• [Records for the task]
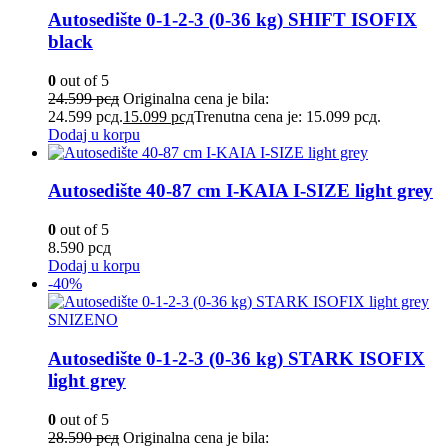
Autosedište 0-1-2-3 (0-36 kg) SHIFT ISOFIX
black
0
out of 5
24.599
рсд
Originalna cena je bila:
24.599 рсд.
15.099
рсд
Trenutna cena je: 15.099 рсд.
Dodaj u korpu
Autosedište 40-87 cm I-KAIA I-SIZE light grey
0
out of 5
8.590
рсд
Dodaj u korpu
-40%
SNIZENO
Autosedište 0-1-2-3 (0-36 kg) STARK ISOFIX
light grey
0
out of 5
28.590
рсд
Originalna cena je bila:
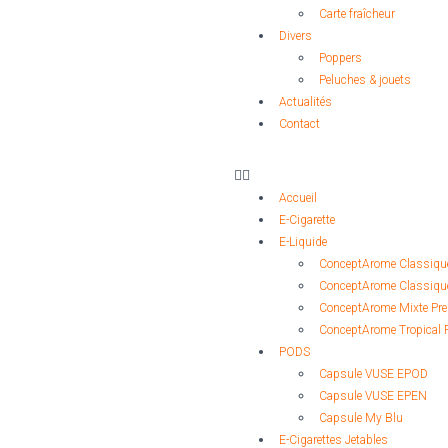
Carte fraîcheur
Divers
Poppers
Peluches & jouets
Actualités
Contact
Accueil
E-Cigarette
E-Liquide
ConceptArome Classiqu
ConceptArome Classiqu
ConceptArome Mixte P
ConceptArome Tropical 
PODS
Capsule VUSE EPOD
Capsule VUSE EPEN
Capsule My Blu
E-Cigarettes Jetables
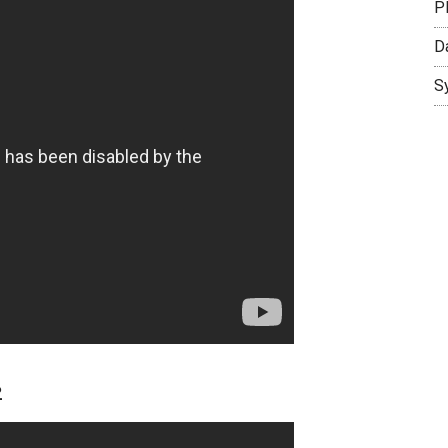
P
D
S
2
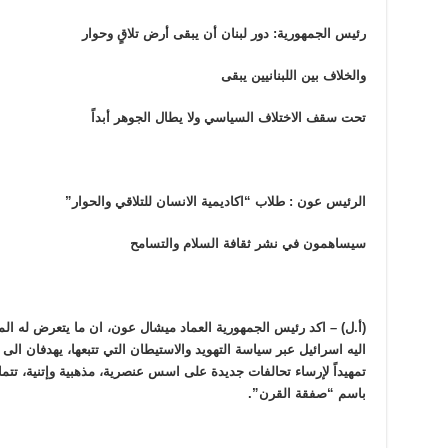
رئيس الجمهورية: دور لبنان أن يبقى أرض تلاقٍ وحوار
والخلاف بين اللبنانيين يبقى
تحت سقف الاختلاف السياسي ولا يطال الجوهر أبداً
الرئيس عون : طلاب “اكاديمية الانسان للتلاقي والحوار”
سيساهمون في نشر ثقافة السلام والتسامح
(أ.ل) – اكد رئيس الجمهورية العماد ميشال عون، ان ما يتعرض له 
اليه اسرائيل عبر سياسة التهويد والاستيطان التي تتبعها، يهدفان الى تف
تمهيداً لإرساء تحالفات جديدة على اسس عنصرية، مذهبية وإتنية، تتم
باسم “صفقة القرن”.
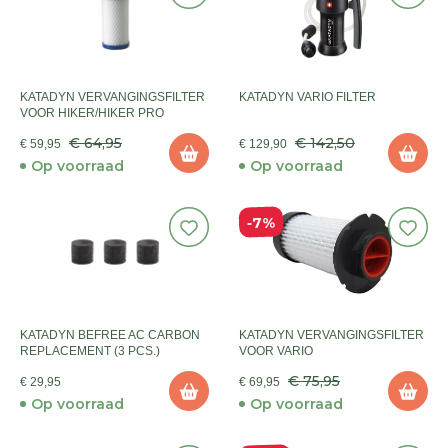
KATADYN VERVANGINGSFILTER
KATADYN VARIO FILTER
VOOR HIKER/HIKER PRO
€ 64,95
€ 142,50
€ 59,95
€ 129,90
Op voorraad
Op voorraad
7%
KATADYN BEFREE AC CARBON
KATADYN VERVANGINGSFILTER
REPLACEMENT (3 PCS.)
VOOR VARIO
€ 75,95
€ 29,95
€ 69,95
Op voorraad
Op voorraad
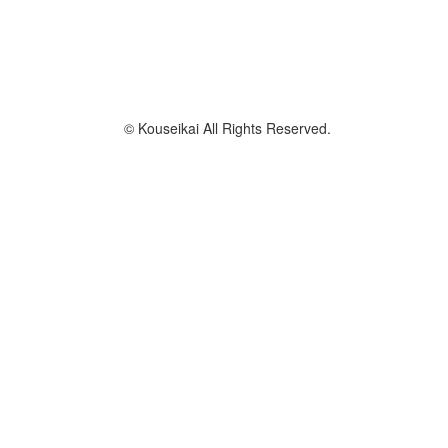
© Kouseikai All Rights Reserved.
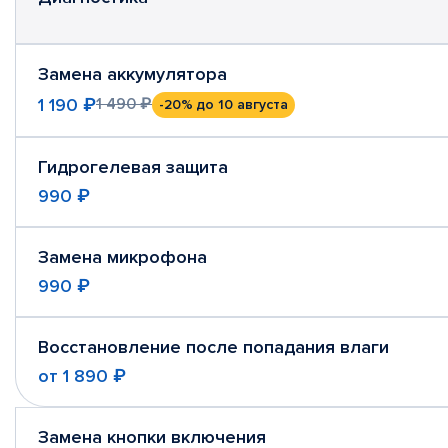
Замена аккумулятора
1 190 ₽
1 490 ₽
-20%
до 10 августа
Гидрогелевая защита
990 ₽
Замена микрофона
990 ₽
Восстановление после попадания влаги
от
1 890 ₽
Замена кнопки включения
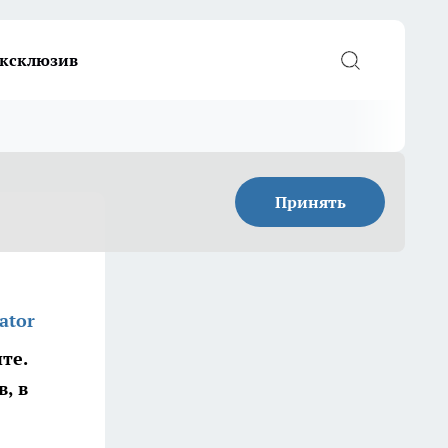
ксклюзив
Принять
ator
те.
, в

• [Action item]
Check each line of the entries above for the word "الجمهورية". List the ones that have it.

• [Solution for this problem]
رئيس الجمهورية: دور لبنان أن يبقى أرض تلاقٍ وحوار
(أ.ل) – اكد رئيس الجمهورية العماد ميشال عون، ان ما يتعرض له 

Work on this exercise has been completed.